Search code examples
mysqlsqlperformance

How can I optimise this mysql query that includes a where clause with an epoch time range?


I am trying to optimize the following mysql query:

SELECT events.id, events.tracking_id, events.event_time, events.event_type_id
FROM events
WHERE events.event_time >= 1564617600000000 AND events.event_time <= 1567295999000000

Here are the events table details:

CREATE TABLE `events` (
  `id` char(36) NOT NULL,
  `tracking_id` char(72) NOT NULL,
  `event_time` bigint(16) NOT NULL,
  `server_id` char(36) NOT NULL,
  `project_id` char(36) NOT NULL,
  `data_type_id` char(36) NOT NULL,
  `event_type_id` char(36) NOT NULL,
  PRIMARY KEY (`tracking_id`,`event_time`),
  KEY `id_idx` (`id`),
  KEY `server_id_idx` (`server_id`),
  KEY `event_type_id_idx` (`event_type_id`),
  KEY `event_time_idx` (`event_time`)
) ENGINE=InnoDB DEFAULT CHARSET=latin1

And the Explain output:

+----+-------------+--------+------------+------+----------------+------+---------+------+---------+----------+-------------+
| id | select_type | table  | partitions | type | possible_keys  | key  | key_len | ref  | rows    | filtered | Extra       |
+----+-------------+--------+------------+------+----------------+------+---------+------+---------+----------+-------------+
|  1 | SIMPLE      | events | NULL       | ALL  | event_time_idx | NULL | NULL    | NULL | 2877592 |    37.48 | Using where |
+----+-------------+--------+------------+------+----------------+------+---------+------+---------+----------+-------------+

The query takes about 30 seconds to run. And adding an index on event_time doesn't seem to have made any difference to the execution time - It doesn't look like the index is being used?

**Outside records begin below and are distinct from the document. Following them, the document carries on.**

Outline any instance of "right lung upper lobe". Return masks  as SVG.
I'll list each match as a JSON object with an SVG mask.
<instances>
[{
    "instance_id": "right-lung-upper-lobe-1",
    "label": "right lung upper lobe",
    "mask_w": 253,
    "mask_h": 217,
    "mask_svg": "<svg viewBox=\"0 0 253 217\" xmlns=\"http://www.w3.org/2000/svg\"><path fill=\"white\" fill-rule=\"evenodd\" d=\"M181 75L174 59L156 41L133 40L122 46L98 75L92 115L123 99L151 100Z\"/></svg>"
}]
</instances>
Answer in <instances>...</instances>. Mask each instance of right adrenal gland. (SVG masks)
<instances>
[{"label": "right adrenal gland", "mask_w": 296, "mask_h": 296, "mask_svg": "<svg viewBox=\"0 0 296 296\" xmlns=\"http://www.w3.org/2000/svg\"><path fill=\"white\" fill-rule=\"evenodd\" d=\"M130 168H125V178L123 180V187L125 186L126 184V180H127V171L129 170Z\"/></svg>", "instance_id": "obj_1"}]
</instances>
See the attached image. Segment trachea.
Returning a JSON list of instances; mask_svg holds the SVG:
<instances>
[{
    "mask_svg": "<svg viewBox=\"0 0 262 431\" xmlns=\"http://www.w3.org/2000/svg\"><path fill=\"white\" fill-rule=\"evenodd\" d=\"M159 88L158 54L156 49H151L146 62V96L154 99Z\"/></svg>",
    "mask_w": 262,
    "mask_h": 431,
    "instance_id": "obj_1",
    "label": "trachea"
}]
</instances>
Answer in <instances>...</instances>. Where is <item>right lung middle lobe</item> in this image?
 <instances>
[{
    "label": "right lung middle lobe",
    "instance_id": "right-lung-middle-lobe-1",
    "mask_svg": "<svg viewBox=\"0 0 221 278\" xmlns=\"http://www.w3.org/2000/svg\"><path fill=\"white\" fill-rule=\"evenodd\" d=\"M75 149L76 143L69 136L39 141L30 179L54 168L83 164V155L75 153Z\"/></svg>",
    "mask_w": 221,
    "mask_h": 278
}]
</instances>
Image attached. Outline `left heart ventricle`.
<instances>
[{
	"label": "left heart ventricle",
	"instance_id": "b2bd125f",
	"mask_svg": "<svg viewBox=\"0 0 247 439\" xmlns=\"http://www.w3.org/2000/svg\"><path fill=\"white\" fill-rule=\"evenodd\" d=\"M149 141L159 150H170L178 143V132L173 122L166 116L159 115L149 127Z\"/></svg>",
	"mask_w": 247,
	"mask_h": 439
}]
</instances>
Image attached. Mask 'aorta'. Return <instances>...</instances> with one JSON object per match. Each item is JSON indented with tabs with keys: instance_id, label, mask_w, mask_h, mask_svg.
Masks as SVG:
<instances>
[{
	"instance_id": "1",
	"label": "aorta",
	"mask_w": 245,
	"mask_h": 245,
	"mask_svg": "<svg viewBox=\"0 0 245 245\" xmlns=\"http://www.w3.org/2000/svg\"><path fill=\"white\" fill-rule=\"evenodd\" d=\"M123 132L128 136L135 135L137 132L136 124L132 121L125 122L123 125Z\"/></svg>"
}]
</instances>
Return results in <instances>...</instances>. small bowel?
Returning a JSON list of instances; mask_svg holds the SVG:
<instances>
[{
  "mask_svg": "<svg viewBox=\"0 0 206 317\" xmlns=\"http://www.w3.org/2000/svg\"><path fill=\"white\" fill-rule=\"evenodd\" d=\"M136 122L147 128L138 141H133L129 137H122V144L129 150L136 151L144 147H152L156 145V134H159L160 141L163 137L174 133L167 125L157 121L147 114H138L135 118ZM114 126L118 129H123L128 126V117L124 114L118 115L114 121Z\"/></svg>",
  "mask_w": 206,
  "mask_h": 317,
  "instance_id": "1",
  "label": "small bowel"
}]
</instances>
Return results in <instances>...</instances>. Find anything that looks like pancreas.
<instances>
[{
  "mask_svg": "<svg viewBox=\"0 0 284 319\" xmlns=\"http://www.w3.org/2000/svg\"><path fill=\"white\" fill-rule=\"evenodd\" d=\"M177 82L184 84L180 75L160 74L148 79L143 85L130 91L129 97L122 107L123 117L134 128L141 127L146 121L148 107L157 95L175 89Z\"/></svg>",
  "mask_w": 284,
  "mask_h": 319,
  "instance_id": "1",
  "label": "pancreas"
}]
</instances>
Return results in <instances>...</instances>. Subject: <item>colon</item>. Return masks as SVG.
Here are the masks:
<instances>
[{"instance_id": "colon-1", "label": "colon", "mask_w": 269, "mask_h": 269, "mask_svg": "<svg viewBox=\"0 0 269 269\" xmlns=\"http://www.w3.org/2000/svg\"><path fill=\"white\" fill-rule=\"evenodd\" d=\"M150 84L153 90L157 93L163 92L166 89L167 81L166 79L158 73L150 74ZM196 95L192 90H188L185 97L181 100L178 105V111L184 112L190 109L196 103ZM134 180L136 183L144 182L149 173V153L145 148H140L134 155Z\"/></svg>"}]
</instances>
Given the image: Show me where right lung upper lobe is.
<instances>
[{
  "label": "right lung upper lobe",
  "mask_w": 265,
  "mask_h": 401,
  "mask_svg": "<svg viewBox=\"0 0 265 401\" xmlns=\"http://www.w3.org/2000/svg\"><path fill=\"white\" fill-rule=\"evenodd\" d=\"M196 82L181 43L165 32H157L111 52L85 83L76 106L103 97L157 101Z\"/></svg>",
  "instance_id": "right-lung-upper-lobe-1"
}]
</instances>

event_time was originally a char (36) but then I was getting the following warning: 'Cannot use range access on index 'event_time_idx' due to type or collation conversion on field 'event_time' which has dissappeared since I converted event_time to a bigint, but it's still not using the index.

What can I do to improve the performance of this query (which is actually a subquery in a much larger query)?


Solution

  • Do all the rows in your table, or at least a majority of them, match the condition? In other words, the timestamps you give are from 2019-08-01 00:00:00 to 2019-08-31 23:59:59, so one full month. Are most of the rows currently in your table from this month?

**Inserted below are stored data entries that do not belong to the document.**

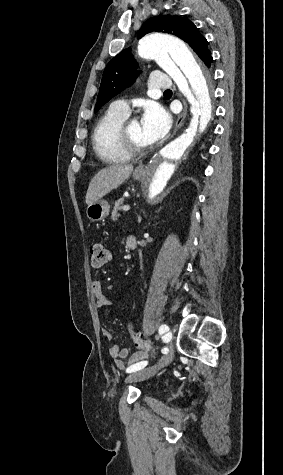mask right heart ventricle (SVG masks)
<instances>
[{
    "label": "right heart ventricle",
    "mask_w": 283,
    "mask_h": 475,
    "mask_svg": "<svg viewBox=\"0 0 283 475\" xmlns=\"http://www.w3.org/2000/svg\"><path fill=\"white\" fill-rule=\"evenodd\" d=\"M128 114V110H124L111 104L99 117L92 134V143L97 154L103 145H108L109 150L110 147L114 145L118 128L125 122ZM102 160L109 162L104 159Z\"/></svg>",
    "instance_id": "obj_1"
}]
</instances>
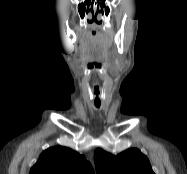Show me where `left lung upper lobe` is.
I'll use <instances>...</instances> for the list:
<instances>
[{
	"mask_svg": "<svg viewBox=\"0 0 187 174\" xmlns=\"http://www.w3.org/2000/svg\"><path fill=\"white\" fill-rule=\"evenodd\" d=\"M94 161L97 174H155L147 157L136 148L117 156L97 149Z\"/></svg>",
	"mask_w": 187,
	"mask_h": 174,
	"instance_id": "obj_1",
	"label": "left lung upper lobe"
}]
</instances>
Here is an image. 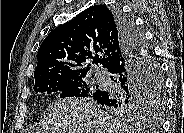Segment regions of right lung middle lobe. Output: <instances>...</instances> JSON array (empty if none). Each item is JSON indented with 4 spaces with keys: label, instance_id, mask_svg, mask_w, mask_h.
<instances>
[{
    "label": "right lung middle lobe",
    "instance_id": "right-lung-middle-lobe-1",
    "mask_svg": "<svg viewBox=\"0 0 184 133\" xmlns=\"http://www.w3.org/2000/svg\"><path fill=\"white\" fill-rule=\"evenodd\" d=\"M131 20L130 18H128ZM138 37L144 39L142 32L134 25ZM145 50L148 55V66L146 73L145 86L138 96L130 97L121 96L116 99L109 107L113 113H133L143 109H156L158 113L163 110L164 104V82L160 66L147 45L145 39ZM34 90L36 93L47 91L61 92L60 97H88L92 94H98L102 90L98 87L89 88L85 82V76L81 77H54L46 78L35 83Z\"/></svg>",
    "mask_w": 184,
    "mask_h": 133
}]
</instances>
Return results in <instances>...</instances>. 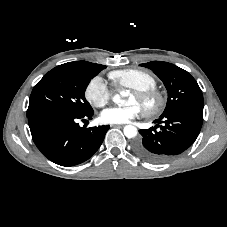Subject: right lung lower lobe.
Here are the masks:
<instances>
[{
	"instance_id": "right-lung-lower-lobe-1",
	"label": "right lung lower lobe",
	"mask_w": 227,
	"mask_h": 227,
	"mask_svg": "<svg viewBox=\"0 0 227 227\" xmlns=\"http://www.w3.org/2000/svg\"><path fill=\"white\" fill-rule=\"evenodd\" d=\"M93 114V110L84 114H34L28 117L33 141L45 157L58 165L80 164L99 149L109 129V126H79L78 119H92Z\"/></svg>"
}]
</instances>
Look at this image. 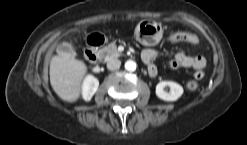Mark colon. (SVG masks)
Masks as SVG:
<instances>
[{
	"label": "colon",
	"mask_w": 247,
	"mask_h": 145,
	"mask_svg": "<svg viewBox=\"0 0 247 145\" xmlns=\"http://www.w3.org/2000/svg\"><path fill=\"white\" fill-rule=\"evenodd\" d=\"M184 38H185V36L183 34H181L180 32L173 33L169 36V40L172 42L182 41ZM203 76H204V71L196 72V74H195L196 80H191V81H188L186 83L187 90L194 91V90L198 89V87H199L198 80L202 79Z\"/></svg>",
	"instance_id": "5ec220e1"
}]
</instances>
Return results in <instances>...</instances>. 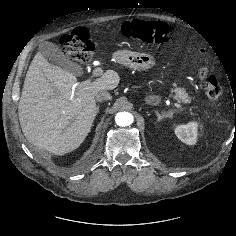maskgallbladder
<instances>
[{"label": "gallbladder", "instance_id": "gallbladder-1", "mask_svg": "<svg viewBox=\"0 0 236 236\" xmlns=\"http://www.w3.org/2000/svg\"><path fill=\"white\" fill-rule=\"evenodd\" d=\"M39 51L52 63L59 65L66 69L67 71L74 73V74H80L82 72V68L78 63L72 62L68 60L61 49L51 43V42H42L39 45Z\"/></svg>", "mask_w": 236, "mask_h": 236}]
</instances>
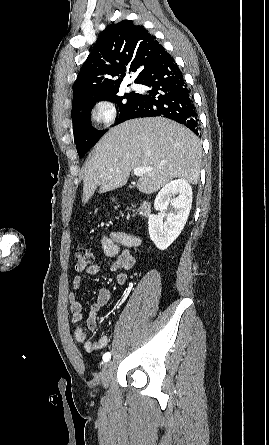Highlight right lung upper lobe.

    MySQL does cost-based optimization. It estimates the cost of reading an index entry, then using that to look up a row. This means two lookups per index entry, plus some overhead.

    MySQL is correct to estimate that a table-scan might be better than using an index in certain cases. The threshold is not documented, but in my experience if it estimates the number of matching rows are over 20% of the table, it tends to do a table-scan. YMMV

    You can use an index hint to tell MySQL that it should treat a table-scan as infinitely costly, so if the index can be used at all, it should prefer it.

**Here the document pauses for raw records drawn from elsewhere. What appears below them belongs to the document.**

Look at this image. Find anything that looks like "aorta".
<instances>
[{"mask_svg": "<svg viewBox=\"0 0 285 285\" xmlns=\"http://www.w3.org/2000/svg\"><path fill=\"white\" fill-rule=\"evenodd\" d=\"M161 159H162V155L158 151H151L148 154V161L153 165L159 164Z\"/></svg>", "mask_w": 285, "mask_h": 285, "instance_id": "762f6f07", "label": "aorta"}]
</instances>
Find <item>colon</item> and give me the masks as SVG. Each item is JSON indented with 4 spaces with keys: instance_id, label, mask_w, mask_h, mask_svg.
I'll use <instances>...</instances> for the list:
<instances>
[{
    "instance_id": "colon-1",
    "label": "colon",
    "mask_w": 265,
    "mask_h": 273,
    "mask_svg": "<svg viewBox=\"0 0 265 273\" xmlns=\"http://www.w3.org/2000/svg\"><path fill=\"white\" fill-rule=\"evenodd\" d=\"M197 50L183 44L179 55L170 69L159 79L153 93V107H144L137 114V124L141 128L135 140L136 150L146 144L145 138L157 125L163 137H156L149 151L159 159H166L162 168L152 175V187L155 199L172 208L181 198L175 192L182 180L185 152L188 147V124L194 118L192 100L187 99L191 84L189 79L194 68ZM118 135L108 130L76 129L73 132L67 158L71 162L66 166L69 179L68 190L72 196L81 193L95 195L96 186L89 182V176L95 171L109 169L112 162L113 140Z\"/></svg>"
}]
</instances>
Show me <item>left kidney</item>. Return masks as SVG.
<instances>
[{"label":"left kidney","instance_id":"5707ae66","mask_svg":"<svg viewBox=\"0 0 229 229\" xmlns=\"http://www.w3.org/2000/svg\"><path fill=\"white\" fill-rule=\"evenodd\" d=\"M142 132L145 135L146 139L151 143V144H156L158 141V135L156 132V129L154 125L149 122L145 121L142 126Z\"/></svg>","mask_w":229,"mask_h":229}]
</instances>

    SELECT events.id, events.tracking_id, events.event_time, events.event_type_id
    FROM events FORCE INDEX (event_time_idx)
    WHERE events.event_time >= 1564617600000000 AND events.event_time <= 1567295999000000
    

    But keep in mind MySQL's cost-based optimizer might have been right. It might in fact be less costly to do the table-scan, depending on your data.